Remember my theory about flick going down every time I try to do a
journal entry? It happened while I was working on yesterday's, which
is why the poor thing ends so abruptly. The evidence in favour of my
hypothesis continues to pile up.
Today has been blessedly lazy. I didn't get out of bed until about
1345, and then I laid on the couch and read The
House With a Clock in Its Walls and then
Thrones, Dominations, while Kevin and Pam (who got in around
3am) switched off between napping and watching Gabrielle. Gabrielle is
beautiful and blonde and much bigger than when I saw her at
Thanksgiving, although apparently still small for her age. She's now
cruising, which is to say walking with something to hold on to. She's
also very verbal, and for some reason I keep interpreting her attempts
at speech as Japanese. I'm not sure if this is because watching Sailor
Moon in Japanese is my only real exposure to language I can't
understand, or if the sounds she uses a lot occur most frequently in
Japanese, or something else entirely. It's neat, though.
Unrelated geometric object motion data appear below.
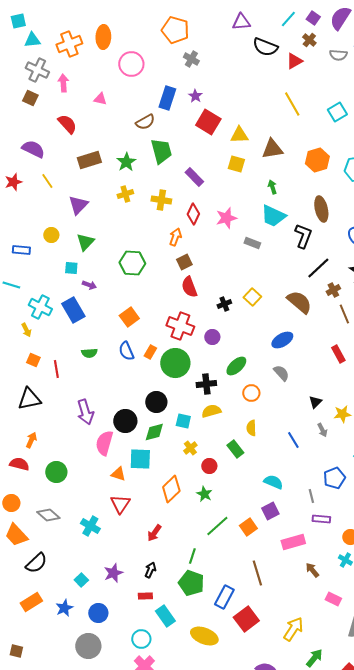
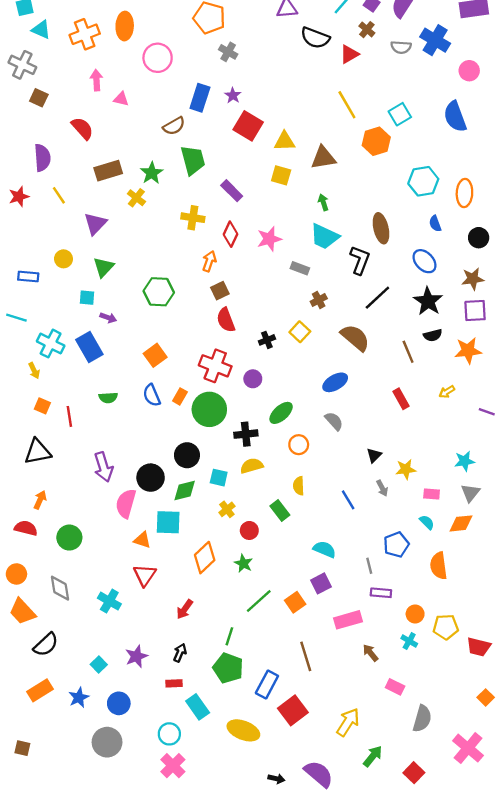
cyan triangle: (32, 40) -> (41, 30), turned 30
gray cross: (37, 70) -> (22, 65), moved
pink arrow: (63, 83) -> (96, 80), moved
purple semicircle: (33, 149) -> (42, 158), turned 60
orange hexagon: (317, 160) -> (376, 141), moved
yellow cross: (125, 194) -> (136, 198), moved, turned -35
brown cross: (333, 290) -> (319, 300), moved
gray diamond: (48, 515) -> (60, 588), turned 40

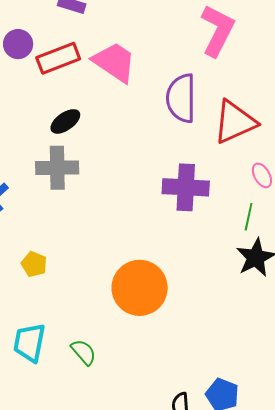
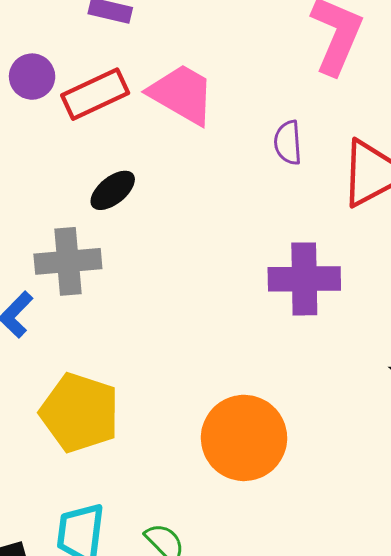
purple semicircle: (181, 98) -> (288, 143), size x0.6
gray cross: (57, 168) -> (68, 261), moved
yellow pentagon: (34, 264) -> (80, 413), size x2.0

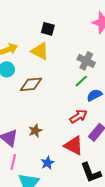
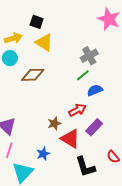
black square: (48, 29) -> (37, 22), moved
gray cross: (86, 61) -> (89, 56), turned 30
brown star: (35, 131) -> (54, 123), moved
The books were both pretty good; The House With a Clock in Its
Walls is excellent YA fantasy with the bonus of illustrations by
Edward Gorey. The
story itself is entertaining, although it suffers a very little from
the need of the hero to Learn Things -- by which I mean that it has the
sort of typical underplot of the hero realising things about
friendship, and this I found uninteresting. The main story though is
filled with fantastical wonderment and I do think everyone should read
it.
Thrones, Dominations is a novel started by Dorothy Sayers
and finished by Jill Paton Walsh. I'm not sure how it holds up as a
Sayers novel -- there are pieces which feel completely wrong (such as
the coherency of the Dowager Duchess) -- but I think it stands on its
own as a good book. Instead of having the richness I associate with
Sayers or the layers of my favourite Walsh novel (
Torch) it's rather crisp and cool, almost austere. I think
I might have loved it if there'd been a hint of the strong emotions
which run through Gaudy Night and drive Busman's
Honeymoon, but perhaps that's not territory Walsh is comfortable
in. Still, there are some good thoughts about reasons for writing and
keeping ones intellectual integrity in marriage, which fit nicely with
a lot of Sayers ideas from her earlier books.
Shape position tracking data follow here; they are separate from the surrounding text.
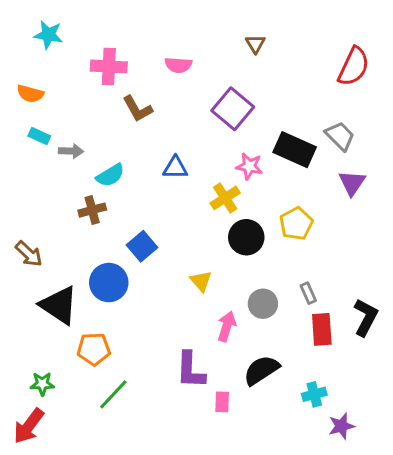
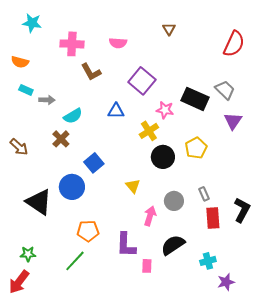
purple square: (233, 109) -> (142, 81), moved
brown cross: (92, 210) -> (61, 139), turned -30
brown arrow: (29, 254) -> (19, 147), moved
orange pentagon: (94, 349) -> (88, 231), moved

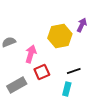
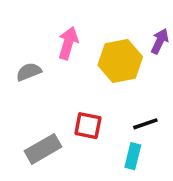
pink arrow: (31, 54) -> (68, 43), moved
red square: (42, 72) -> (88, 126), turned 35

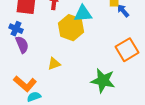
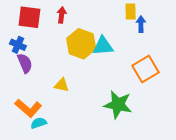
blue arrow: (123, 11) -> (141, 24), turned 40
cyan triangle: (83, 14) -> (103, 46), moved
yellow triangle: (54, 64) -> (62, 85), turned 32

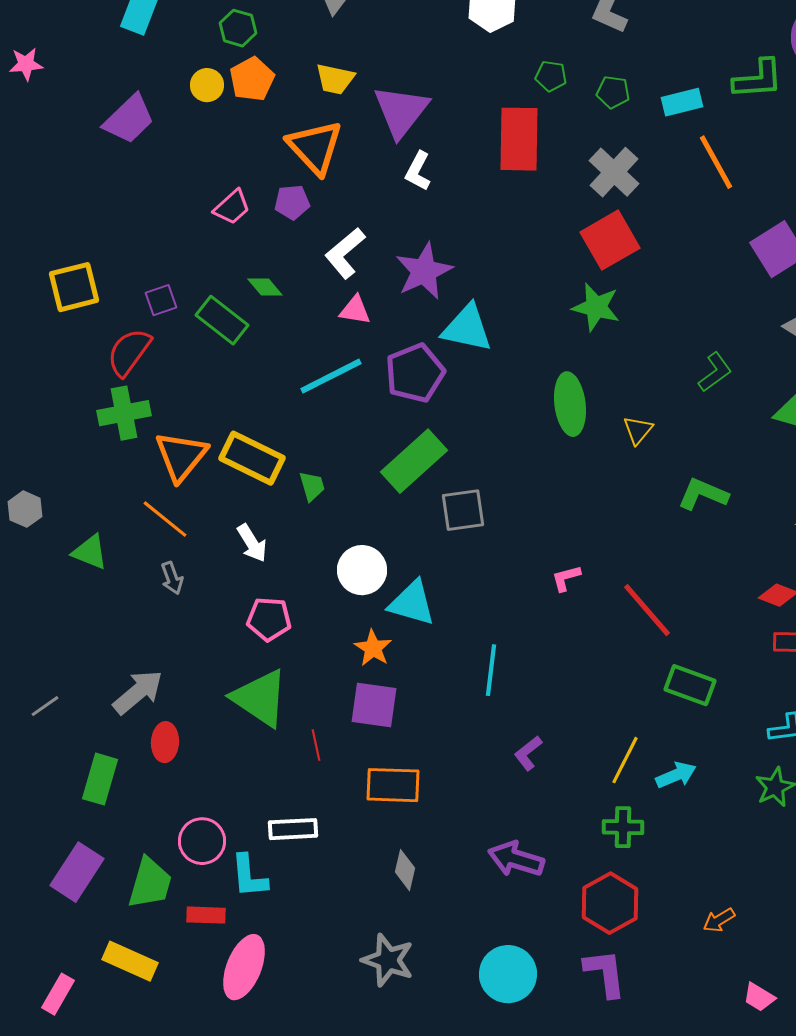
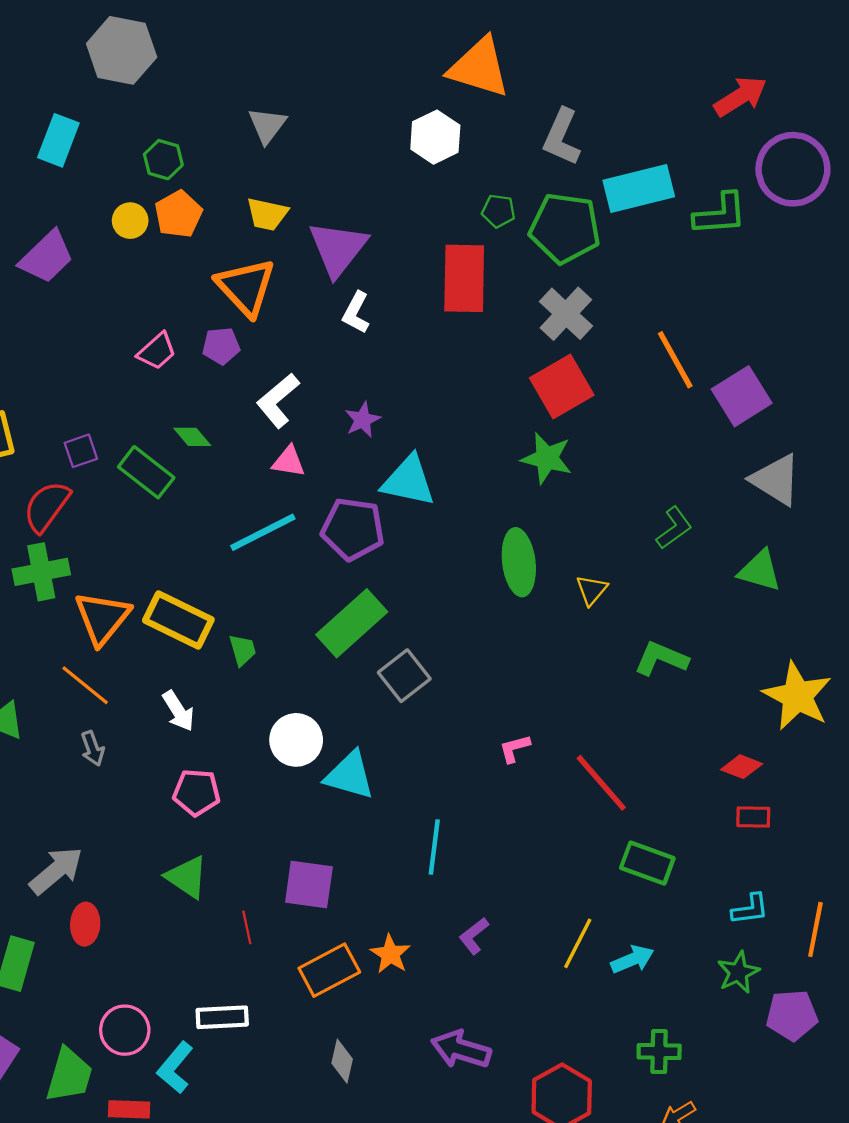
green pentagon: (613, 92) -> (565, 228), size x2.0
cyan rectangle: (682, 102) -> (639, 188), moved, size x1.6
orange line: (716, 162) -> (675, 360), moved
purple star: (424, 271) -> (362, 420), size x0.6
purple pentagon: (415, 373) -> (353, 529), turned 30
gray square: (463, 510) -> (404, 676), turned -30
orange star: (373, 648) -> (390, 954), moved
green triangle: (260, 698) -> (187, 877), size x0.7
orange rectangle: (393, 785) -> (329, 970), turned -30
green cross: (623, 827) -> (659, 1052), moved
cyan L-shape: (249, 876) -> (175, 1068), turned 45

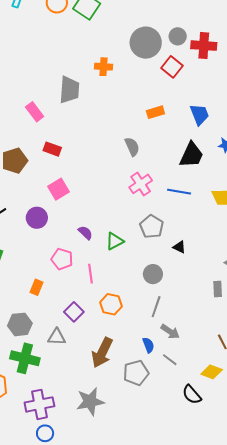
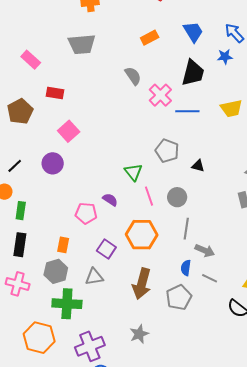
gray trapezoid: (69, 90) -> (82, 44), moved, turned 92
pink cross: (141, 184) -> (160, 95), moved
purple semicircle: (85, 233) -> (110, 200), moved
green triangle: (115, 241) -> (133, 172), turned -30
pink pentagon: (62, 259) -> (86, 213), moved
pink line: (91, 274) -> (149, 196), moved
orange rectangle: (36, 287) -> (63, 245), moved
orange hexagon: (111, 304) -> (142, 235), size x1.4
blue semicircle: (148, 345) -> (186, 268), turned -140
gray star: (90, 401) -> (139, 334), size x0.7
After all this intensive lazy reading we went to dinner at Chili's,
where I got spinach & artichoke quesadillas which were medicore, and
then back home. Kevin watched television while Pam read; I toyed
briefly with the thought of starting another book and then ended up in
here. I think now I'll go play some more Might and Magic VII, which is
an awfully complex game -- I'm about twenty levels in and there've been
three plot twists already. It's still not up to the standard set by
Final Fantasy VII, but I'm not sure what could be.